If immunized enough, he said the United States “should have this pandemic under control in the second half of 2021.”

Two companies – Pfizer and Moderna – have now applied for an emergency permit from the US Food and Drug Administration for their coronavirus vaccines, which could be given the green light in just a few weeks. Slavey said there would be approximately 40 million doses available by the end of the year, which would be enough for 20 million people, as both vaccines require two shots per person.

He said a “large number” of doses were being produced, but that this was “a small number compared to the US population and the need we have”, adding that people should continue to follow public health guidelines, such as wearing face and maintaining physical distance from others in the meantime.

Initial doses are likely to be set aside for first-line healthcare workers, followed by vulnerable Americans, such as the elderly or those with major illnesses, who put them at higher risk of serious illness.
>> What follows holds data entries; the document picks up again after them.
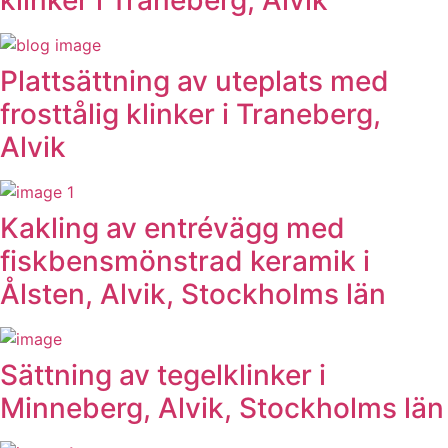
klinker i Traneberg, Alvik
Plattsättning av uteplats med
frosttålig klinker i Traneberg,
Alvik
Kakling av entrévägg med
fiskbensmönstrad keramik i
Ålsten, Alvik, Stockholms län
Sättning av tegelklinker i
Minneberg, Alvik, Stockholms län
A panel of the Centers for Disease Control and Prevention, called the Advisory Committee on Immunization Practices, will vote on Tuesday on who should be the priority for vaccinations.
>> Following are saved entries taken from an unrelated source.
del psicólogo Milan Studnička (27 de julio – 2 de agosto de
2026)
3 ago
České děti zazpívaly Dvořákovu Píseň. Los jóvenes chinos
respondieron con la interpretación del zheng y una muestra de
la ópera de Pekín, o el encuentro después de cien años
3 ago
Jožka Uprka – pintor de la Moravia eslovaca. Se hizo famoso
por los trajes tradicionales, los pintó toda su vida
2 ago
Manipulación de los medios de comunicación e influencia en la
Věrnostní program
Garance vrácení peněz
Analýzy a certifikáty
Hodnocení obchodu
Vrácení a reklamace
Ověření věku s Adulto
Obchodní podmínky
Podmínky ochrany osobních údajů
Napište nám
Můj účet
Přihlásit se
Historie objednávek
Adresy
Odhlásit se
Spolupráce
“Although we are all very excited to release these vaccines, it will take some time before the entire population is immunized,” Slavey said.

Operation Warp Speed ​​is working with six pharmaceutical companies to develop, manufacture and distribute their Covid-19 vaccines. In addition to Pfizer and Moderna, the federal government has supply agreements with AstraZeneca, Johnson & Johnson and Novavax for the first doses of their vaccines after authorization.

Slavey said Moderna and Pfizer are likely to deliver between 60 million and 70 million doses by January, which would be enough for at least 30 million people as each takes two rounds of doses, he said. After January, other vaccines could be added to the mixture if approved by the FDA, adding an additional 30 million and 50 million doses from other companies, he said.

“Very soon we will start taking more than 150 million doses a month in March, April, May,” Slavey said.

However, many more doses of vaccine will be needed to inoculate nearly 8 billion people worldwide and achieve so-called herd immunity.

Each of the six companies in the operation’s portfolio has the capacity to produce between 500 million and 1 billion doses by the end of 2021, which could deliver up to 6 billion doses of vaccine next year.

However, there are other vaccines under development that could help supply, he said. As of November 12, 48 vaccines have been in clinical trials and more than 200 are under development worldwide, according to the World Health Organization.

“I think it’s reassuring because between this and the other vaccines that are being developed, I would hope that by early 2022 or mid-2022, most of the world has been immunized,” Slavey said.

– CNBC Berkeley Lovelace Jr.. contributed to this report.